3.4.3 Convert generic sp to spatstat ppp format

# from sp object, convert into ppp format
wp_f_ppp <- as(wp_f_sp, "ppp")
wp_nf_ppp <- as(wp_nf_sp, "ppp")

View

par(mfrow=c(1,2))
plot(wp_f_ppp, main="Functional Water Points")
plot(wp_nf_ppp, main="Non-functional Water Points")

3.4.3.1 Check for Duplication

any(duplicated(wp_f_ppp)); any(duplicated(wp_nf_ppp)) 
[1] FALSE
[1] FALSE

No duplicates 🤝 no jittering

3.4.4 Create Owin object

osun_owin <- as(osun_sp, "owin")
plot(osun_owin, main="Owin object of Osun State")

3.4.4 Combine point event object with Owin object

wp_f_ppp = wp_f_ppp[osun_owin]
wp_nf_ppp = wp_nf_ppp[osun_owin]

View

Code
par(mfrow=c(1,2))
plot(wp_f_ppp, main="Functional Water Points")
plot(wp_nf_ppp, main="Non-functional Water Points")

4.0 Exploratory Spatial Data Analysis (ESDA)


4.1 Initial Visualization

Code
wp_f_1 <- tm_shape(wp) +
  tm_fill("wp_f",
          n = 10,
          style = "equal",
          palette = "Blues") +
  tm_borders(lwd = 0.1,
             alpha = 1) +
  tm_layout(title = "Functional Water Points by LGA",
            legend.outside = TRUE)

wp_f_2 <- tm_shape(wp) +
  tm_fill("wp_nf",
          n = 10,
          style = "equal",
          palette = "Blues") +
  tm_borders(lwd = 0.1,
             alpha = 1) +
  tm_layout(title = "Non-functional Water Points by LGA",
            legend.outside = TRUE)


tmap_arrange(wp_f_1, wp_f_2, nrow = 1)

Code
tmap_mode("view") + 
tm_basemap("OpenStreetMap") +
tm_shape(wp_f) +
 tm_dots(col = "status_clean",
         pal = "blue",
         border.col = "black",
         title = "Functional") +
tm_shape(wp_nf) +
 tm_dots(col = "status_clean",
         pal = "purple",
         border.col = "black",
         title = "Non-Functional") +
  tm_view(set.bounds = c(4,7,5,8),
          set.zoom.limits = c(8,15)) 

4.1 Kernel Density Estimation (KDE)

Sigma = bw.ppl() is used as there are multiple clusters and would be more prominent than bw.diggle()
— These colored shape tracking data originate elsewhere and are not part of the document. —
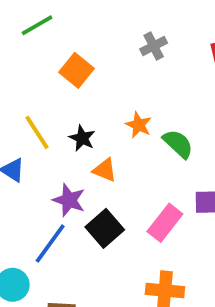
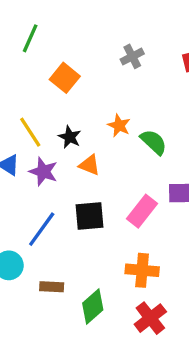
green line: (37, 25) -> (30, 38), turned -36
purple star: (69, 200) -> (43, 172), moved
black square: (105, 228) -> (89, 216), turned 36

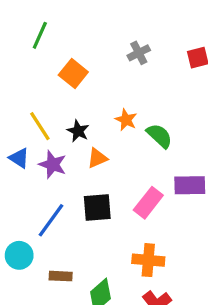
orange triangle: (89, 165) -> (97, 158), turned -45

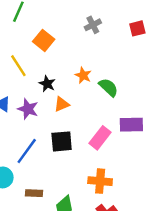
yellow line: (40, 126) -> (18, 66), moved

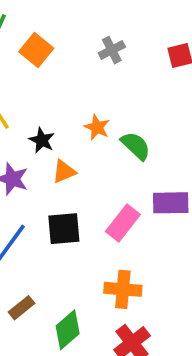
orange square: (44, 40) -> (36, 50), moved
brown rectangle: (34, 193) -> (22, 308), turned -42

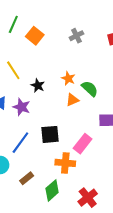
orange triangle: (64, 172) -> (72, 100), moved
pink rectangle: (123, 223) -> (83, 144), moved
orange cross: (123, 289) -> (65, 163), moved

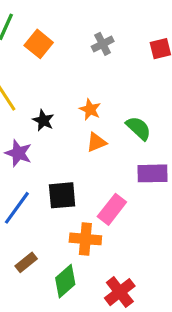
green semicircle: (90, 89) -> (139, 128), moved

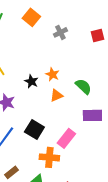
orange square: (39, 44) -> (31, 17), moved
black star: (43, 120) -> (31, 81), moved
black square: (62, 195) -> (34, 129), turned 36

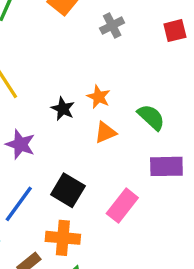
orange cross: (49, 157) -> (63, 238), moved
kde_wp_f <- density(wp_f_ppp, 
                    sigma=bw.ppl, 
                    edge=TRUE,
                    kernel = "gaussian")

kde_wp_nf <- density(wp_nf_ppp,
                     sigma=bw.ppl,
                     edge=TRUE,
                     kernel = "gaussian")

par(mfrow=c(1,2))
plot(kde_wp_f, 
     main = "Functional Water Points (in m)",
     ribside=c("bottom"))
plot(kde_wp_nf,
     main = "Non-Functional Water Points (in m)",
     ribside=c("bottom"))

kde_wp_f_ad <- adaptive.density(wp_f_ppp,
                                  method = "kernel")
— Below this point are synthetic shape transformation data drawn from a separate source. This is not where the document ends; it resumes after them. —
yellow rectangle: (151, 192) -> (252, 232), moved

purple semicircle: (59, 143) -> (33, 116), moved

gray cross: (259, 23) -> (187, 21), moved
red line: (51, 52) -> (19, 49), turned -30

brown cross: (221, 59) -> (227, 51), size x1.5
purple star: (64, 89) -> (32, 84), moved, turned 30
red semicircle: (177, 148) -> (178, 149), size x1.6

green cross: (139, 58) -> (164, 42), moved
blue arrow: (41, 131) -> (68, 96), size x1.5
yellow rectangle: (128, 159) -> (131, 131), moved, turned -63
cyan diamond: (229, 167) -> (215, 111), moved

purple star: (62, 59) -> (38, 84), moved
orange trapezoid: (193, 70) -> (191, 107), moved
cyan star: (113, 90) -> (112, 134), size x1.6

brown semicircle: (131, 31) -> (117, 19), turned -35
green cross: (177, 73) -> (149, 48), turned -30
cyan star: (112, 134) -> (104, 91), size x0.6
kde_wp_nf_ad <- adaptive.density(wp_nf_ppp,
                                     method = "kernel")

par(mfrow=c(1,2))
plot(kde_wp_f_ad,
     main = "Functional Water Points (in m)",
     ribside=c("bottom"))
plot(kde_wp_nf_ad,
     main = "Non-Functional Water Points (in m)",
     ribside=c("bottom"))

4.2.1 Re-Scale KDE values

From m to km

wp_f_ppp.km <- rescale(wp_f_ppp, 1000, "km")
wp_nf_ppp.km <- rescale(wp_nf_ppp, 1000, "km")
kde_wp_f_scale <- density(wp_f_ppp.km,
                          sigma = bw.ppl,
                          edge = TRUE)

kde_wp_nf_scale <- density(wp_f_ppp.km,
                             sigma = bw.ppl,
                             edge = TRUE)

par(mfrow=c(1,2))
plot(kde_wp_f_scale,
     main = "Functional Water Points (in km)",
     ribside=c("bottom"))
plot(kde_wp_nf_scale,
     main = "Non-Functional Water Points (in km)",
     ribside=c("bottom"))

kde_wp_f_scale_ad <- adaptive.density(wp_f_ppp.km,
                                  method = "kernel")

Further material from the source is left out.